Bu günü kutlayan vardır kutlamayan vardır. Ben çocukluğumdan beri kutlayanlardanım. AK Parti Samsun Milletvekili Çiğdem Karaaslan da herhalde kutlayanlardan birisi olduğu içindir ki bir mesaj yayınlamış. Bakın ne demiş Sayın Karaaslan:
“19 Mayıs 1919’da Gazi Mustafa Kemal Atatürk’ün öncülüğünde Samsun’da başlatılan kurtuluş mücadelemiz 30 Ağustos 1922'de Başkomutanlık Meydan Muharebesi ile kesin bir zafere ulaşmış, böylece istiklalimize ve istikbalimize sahip çıkma kararlılığımız tüm dünyaya gösterilmiştir.
30 Ağustos, hürriyeti uğruna kanının son damlasına kadar mücadele eden aziz milletimizin emsalsiz vatan sevgisinin ilanı, tarihe altın harflerle yazılan şanlı zaferidir.”
Evet, bir zaferdir de bunun zafer olduğunu son günlerde unutuyoruz herhalde. Çünkü bu zaferi kazanan orduların başındaki Mustafa Kemal Atatürk’ü ağızlarını almaktan çekinenler var piyasada. Bugün ülkeyi yönettiğini sananları yüceltip Mustafa Kemal Atatürk’ü geri planda bırakmak isteyenlerin çok olduğu Türkiye’de Türklük yerine Araplaşmayı öne sürenler var.
Türkiye Türklerindir, Türkiye Arapların Suriyelilerin değildir. Türkiye’yi Suriyelilerin de vatanı yapmak arzusunda olanlar bunu unutmamalıdırlar. AK Parti’nin MHP ile ortaklık kurup İktidara gelmesinin ardından neden hep bu özel günlerimizi es geçiyorlar birileri. O birileri neden hep o milli günlerimizde hasta olup piyasaya bile çıkamıyorlar.

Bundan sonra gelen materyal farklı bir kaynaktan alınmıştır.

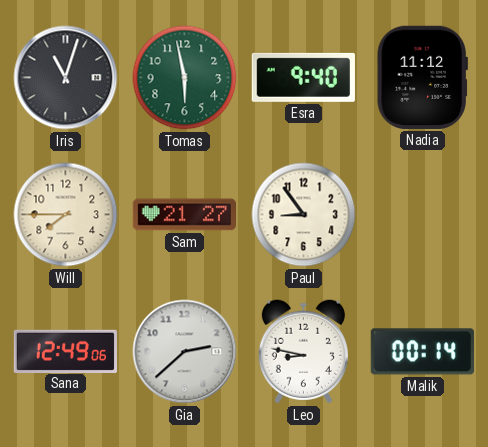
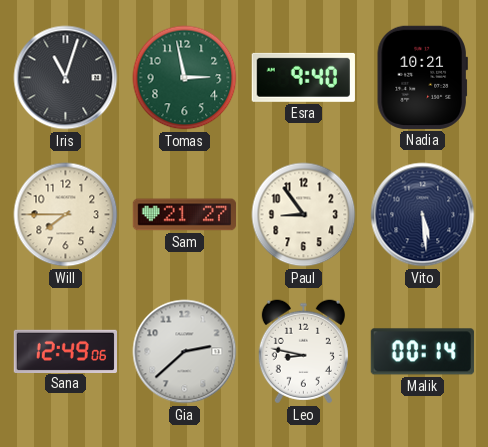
Tomas: 5:58 -> 2:58
Nadia: 11:12 -> 10:21
Vito: none -> 5:29
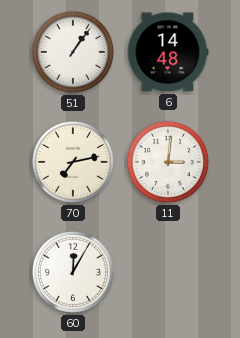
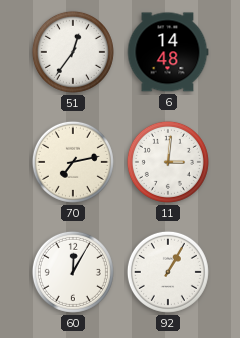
51: 1:06 -> 12:36
92: none -> 1:05
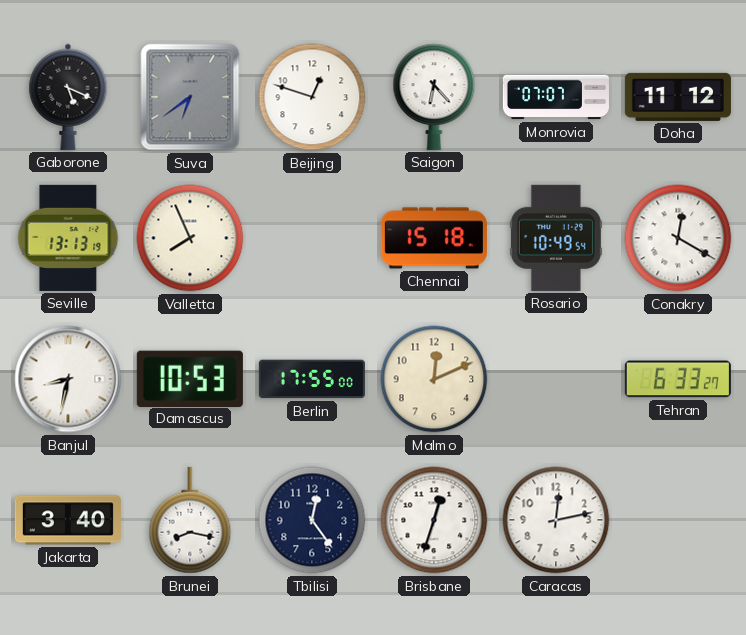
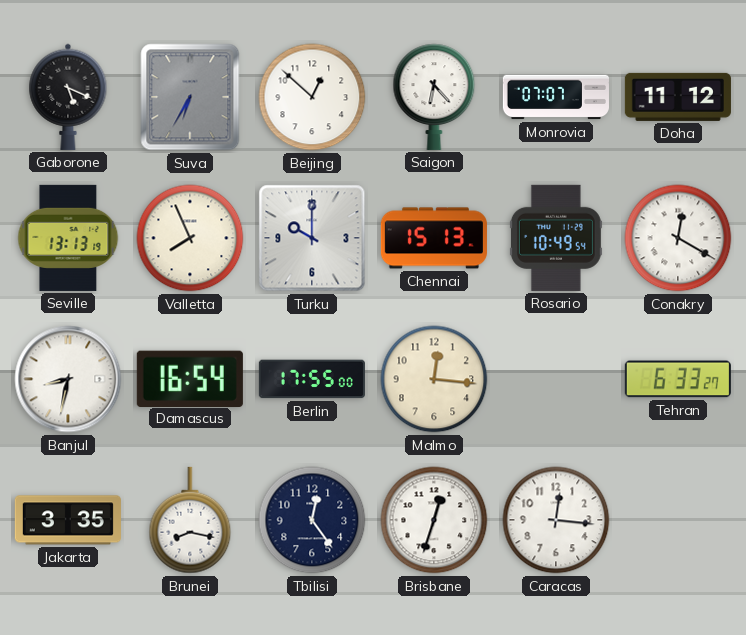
Suva: 6:39 -> 6:35
Beijing: 12:48 -> 12:52
Turku: none -> 10:00
Chennai: 15:18 -> 15:13
Damascus: 10:53 -> 16:54
Malmo: 12:11 -> 12:16
Jakarta: 3:40 -> 3:35
Caracas: 12:13 -> 12:16
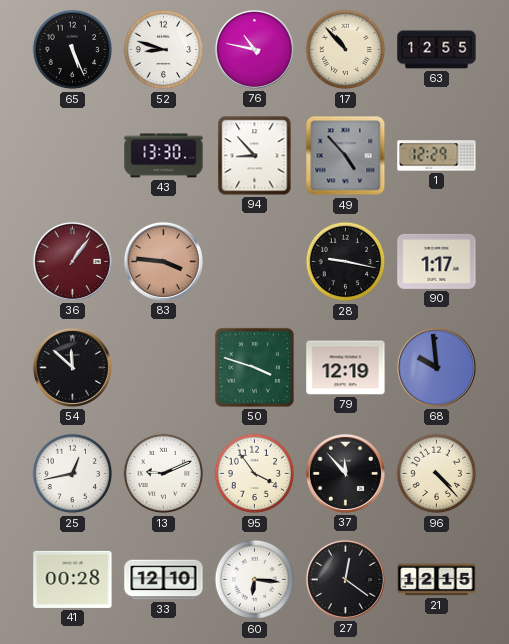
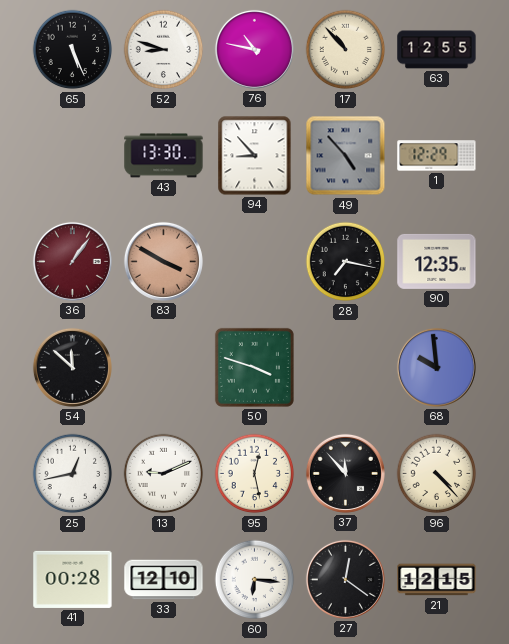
83: 3:46 -> 3:50
28: 9:17 -> 7:17
90: 1:17 -> 12:35
79: 12:19 -> none
95: 3:54 -> 12:28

Türkiye Cumhuriyeti ile ilgili günlerde kendilerine çeşitli bahaneler uyduranlar ki bunlar önceki yıllarda hep olmuştur, yataklarından kalkamazlar hayırlısıyla.(!)
CUMHURİYET BAYRAMI VE YENİ TÜRKİYE
Cumhurbaşkanı Recep Tayyip Erdoğan'ın 2023 yılına kadar hedeflediği vizyon olarak dile getirilen ‘Yeni Türkiye' kavramı, ekonomisi kalkınmış, toplumu refah içinde ve dış politikada sözü geçen bir Türkiye vaat ediyor.

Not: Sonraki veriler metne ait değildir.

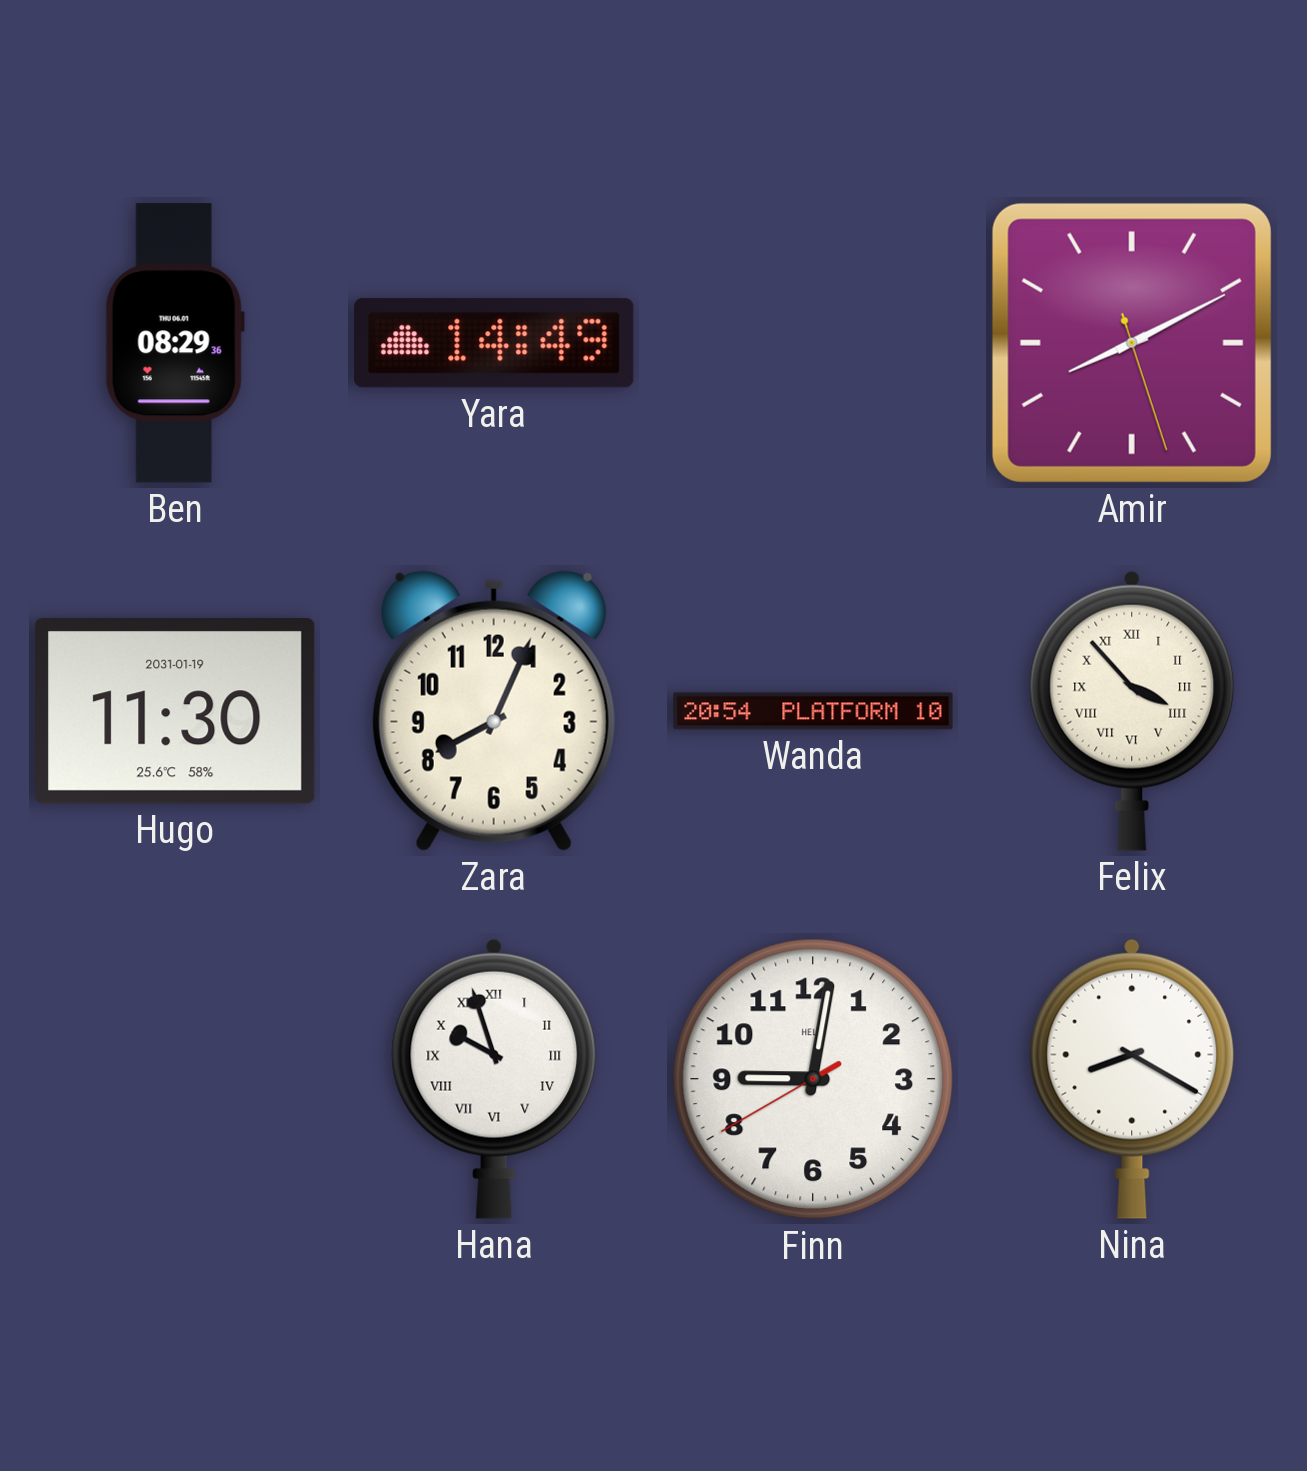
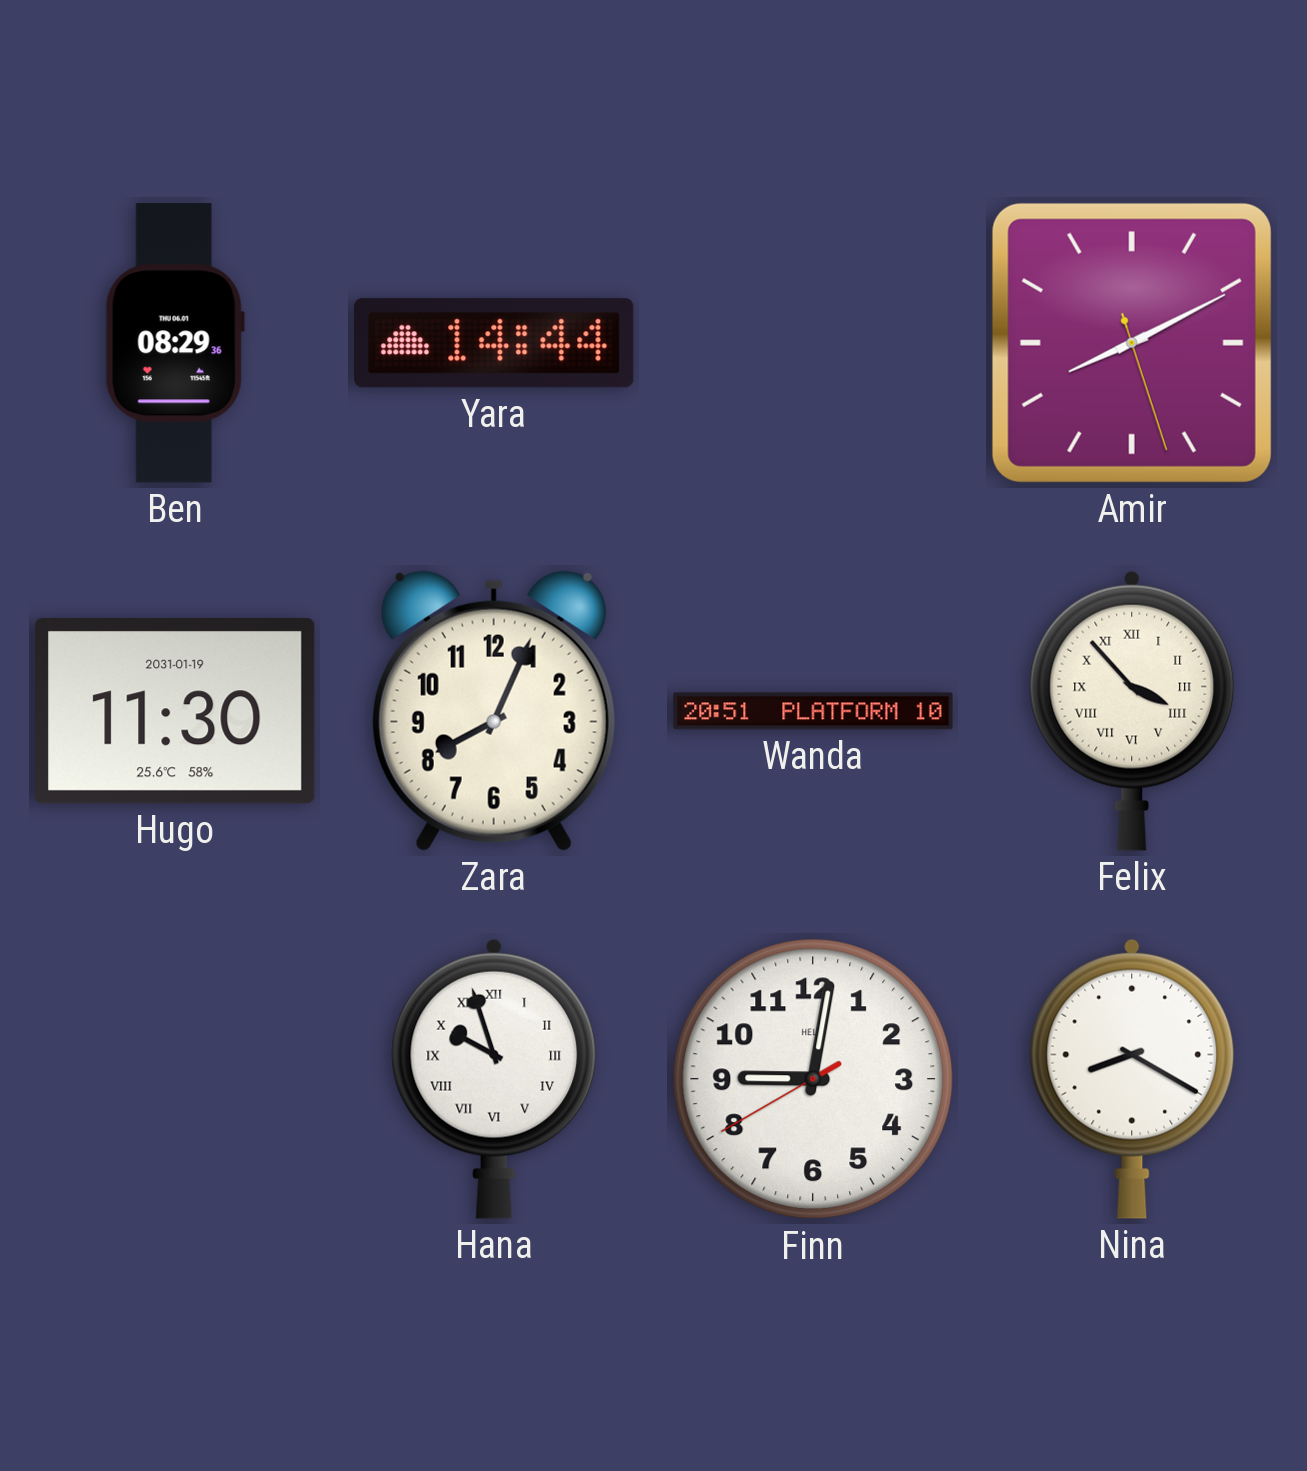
Yara: 14:49 -> 14:44
Wanda: 20:54 -> 20:51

‘Yeni Türkiye' kavramı iktidar partisi AKP açısından ekonomik kalkınma, refah ve güçlü bir dış siyaset anlamına geliyor. Ancak aynı kavram başka çevrelerde başkanlık sistemi altında otoriterleşen bir rejimi, özgürlüklerin sınırlandığı ve dış siyasette yalnızlaşan bir Türkiye'yi ifade ediyor diye iddia ediliyor. Peki, Türkiye ile Yeni Türkiye arasında ne fark vardır. Yeni Türkiye’nin kurulması için Türkiye’nin yıkılması gerekir sanırım. Mevcut Türkiye’de ekonomik kalkınma, refah ve güçlü bir dış siyaset yaratılamaz mı?
Bütün bunları yapmak için ille de başkanlık sistemi mi gerekiyor. Bu sorudan sonra sorulacak soru şu:
Yenisini kurmak için eskisini yıkmak mı gerekiyor. Yani rejimi değiştirmek şart mı? Bu ülkede rejimi değiştirmek istiyorlar iddiasıyla gençler vurulmadı mı, birileri cezaevlerine doldurmadı mı? Böyle bir çalışma içine girmek yani eski denilen Türkiye’yi yıkmaya çalışmak Anayasal Suç işlemek değil midir?
Anayasa Mahkemesi ne iş yapar? Eğer böyle çalışmaları izlemeyecek ve gereğini yapmayacaksa neden orada bir dolu çalışan beslenir? Yeni Türkiye neymiş, değiştirmek isteyenler sanırım en kısa zamanda değişirler.